Impact evaluation is the systematic identification of the effects positive or negative,
intended or not on individual households, institutions, and the environment caused by
a given development activity such as a program or project. It is a type of evaluation
which has received increasing attention in recent years. It is an important component of
the armory of evaluation tools and approaches, albeit only one among a number. The
purpose of this note is to provide an overview of impact evaluation, particularly of the
more rigorous methods of impact evaluation. Lastly, its relevance to the work of the
Independent Evaluation Group (IEG) is considered, and IEG ’s planned workplan in
this area is then presented.
Role of IEG IEG is an independent unit within the World Bank, and it reports directly to the Bank's
Board of Executive Directors. IEG assesses what works, and what does not; how a
borrower plans to run and maintain a project; and the lasting contribution of the Bank to a
country's overall development. The goals of evaluation are to learn from experience, to
provide an objective basis for assessing the results of the Bank's work, and to provide
accountability in the achievement of its objectives. It also improves Bank work by
identifying and disseminating the lessons learned from experience and by framing
recommendations drawn from evaluation findings.
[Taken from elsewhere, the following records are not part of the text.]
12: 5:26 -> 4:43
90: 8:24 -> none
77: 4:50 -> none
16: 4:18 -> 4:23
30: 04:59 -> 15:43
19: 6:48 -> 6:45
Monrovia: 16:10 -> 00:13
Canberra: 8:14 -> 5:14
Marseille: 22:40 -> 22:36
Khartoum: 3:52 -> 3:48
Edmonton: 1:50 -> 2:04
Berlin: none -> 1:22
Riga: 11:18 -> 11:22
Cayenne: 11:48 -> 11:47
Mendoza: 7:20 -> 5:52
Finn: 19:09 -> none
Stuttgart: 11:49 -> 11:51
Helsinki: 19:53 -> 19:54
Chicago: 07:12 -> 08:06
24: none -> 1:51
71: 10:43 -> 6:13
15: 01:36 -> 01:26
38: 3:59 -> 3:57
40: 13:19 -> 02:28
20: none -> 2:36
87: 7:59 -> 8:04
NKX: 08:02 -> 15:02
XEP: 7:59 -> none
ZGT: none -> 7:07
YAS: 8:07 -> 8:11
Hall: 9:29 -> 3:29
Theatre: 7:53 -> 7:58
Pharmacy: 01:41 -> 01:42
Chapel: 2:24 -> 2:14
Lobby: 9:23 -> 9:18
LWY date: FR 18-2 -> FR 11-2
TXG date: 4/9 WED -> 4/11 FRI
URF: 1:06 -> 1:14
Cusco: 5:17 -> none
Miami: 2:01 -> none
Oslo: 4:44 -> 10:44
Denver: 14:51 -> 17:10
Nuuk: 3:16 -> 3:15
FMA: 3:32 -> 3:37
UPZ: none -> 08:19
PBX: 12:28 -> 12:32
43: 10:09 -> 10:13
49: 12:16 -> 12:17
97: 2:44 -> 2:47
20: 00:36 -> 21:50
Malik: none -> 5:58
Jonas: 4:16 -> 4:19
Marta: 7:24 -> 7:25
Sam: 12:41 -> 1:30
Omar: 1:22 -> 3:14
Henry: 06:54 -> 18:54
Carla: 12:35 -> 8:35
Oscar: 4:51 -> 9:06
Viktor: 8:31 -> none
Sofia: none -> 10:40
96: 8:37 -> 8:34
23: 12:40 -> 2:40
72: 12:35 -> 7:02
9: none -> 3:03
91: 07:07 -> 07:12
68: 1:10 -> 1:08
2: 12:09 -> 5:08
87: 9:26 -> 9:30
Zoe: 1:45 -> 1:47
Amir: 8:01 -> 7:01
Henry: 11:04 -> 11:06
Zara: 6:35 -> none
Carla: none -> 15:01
The World Bank’s operational staff conducts separate, self-evaluations of the Bank’s
projects as soon as the project is completed; currently, about 270 new projects are
completed each year. These self-evaluations are then assessed independently by IEG staff, using a rapid review approach based on standardized criteria.1 IEG ’s evaluation
approach is termed objectives-based evaluation, focusing on whether a project’s actual
outcomes are likely to achieve its stated objectives.
The specific criteria include:
• The relevance of the project’s objectives in relation to country needs and
institutional priorities;
• Its efficacy ― the extent to which its development objectives have been (or are
expected to be) achieved;
• Its efficiency ― the extent to which its objectives have been (or are expected to be)
achieved without using more resources than necessary;
• The sustainability of the project ― the likelihood that its estimated net benefits will
be maintained or exceeded over the life of the project;
• The institutional development impact ― the extent to which the project improves
the ability of a country to make better use of its resources; and
• The performance of the Bank and the borrower, focusing on how good a job each
partner has done at each stage of the project cycle.